I don’t know where to turn to solve my issue but this is a real head scratcher. I’m 3 hours into this issue and I’m at a complete loss.

In the R zip kit, we have the function fit_model function which returns the trained_model.

 

Scenario A)
Whenever I train my model in “free code”, not nested in any function, the trained_model when saved in Rdata, is only a few MB.

Scenario B)
I train my model within the fit_model function, and take the return object which is supposed to be the same as scenario A, takes more than a GB!

Same inputs, same code, same all, except one is in free code, the other is within a function.

Did both scenarios on fresh empty R Studio sessions.

 

I have nooooo idea what’s going on.

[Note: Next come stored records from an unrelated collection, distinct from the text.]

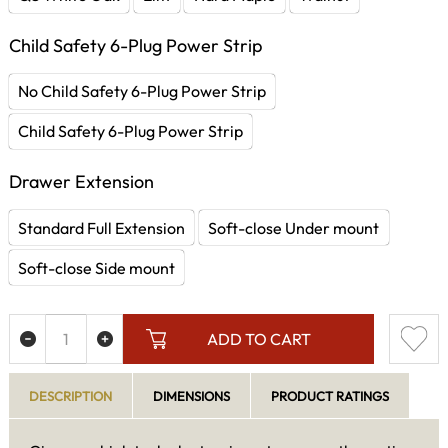
Child Safety 6-Plug Power Strip
No Child Safety 6-Plug Power Strip
Child Safety 6-Plug Power Strip
Drawer Extension
Standard Full Extension
Soft-close Under mount
Soft-close Side mount
ADD TO CART
DESCRIPTION
DIMENSIONS
PRODUCT RATINGS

My guess is that because it’s being trained within a function, it returns much more than solely the trained_model?

 

However in both scenarios, the trained_model object, in the Global Environment, under Data shows up as “Large train (23 elements, 6.2 MB)”
Only when I save in Rdata that there’s a massive difference. (>1GB)

Any help would be greatly appreciated!
Thanks!

EDIT: found this post which details how an object can have Environment items attached to it.

Hi @michael_bordeleau

That is quite strange indeed :thinking: I’m surprised that this happens in R (or any language)

Though I can tell you this, if the issue of the size is the only issue here you don’t need to use the fit_model function however you must place exactly the same code into that function as you use to train your model (since we may reproduce it on our side and check outputs).

So if the size alone is what is prohibitive because of this setup then:

  1. Go ahead and save it in a way that can be loaded by your load_model function
  2. Make sure you copy the training code exactly as it would be in the fit_model function so that if we run it we can reproduce your prices
  3. Make sure that the predict_premium and predict_expected_claim functions work using the output from the load_model function.

If the above 3 are satisfied then your submission should be successful and eligible.

For my own curiosity if you could post a submission ID here once you have a successful submission this way that would be great. Let me know if this works :rocket:

Just one other thing to try, you could try the train.R file we have provided as well as an R script outside of RStudio. That way we can see if it’s something RStudio is doing or if the issue is deeper :mag:

Thanks for the feedback!

For anyone else encountering this issue, after much research, I found a helpful post here.

Before attempting to modify the zip templates, I will try this fix and see if it works.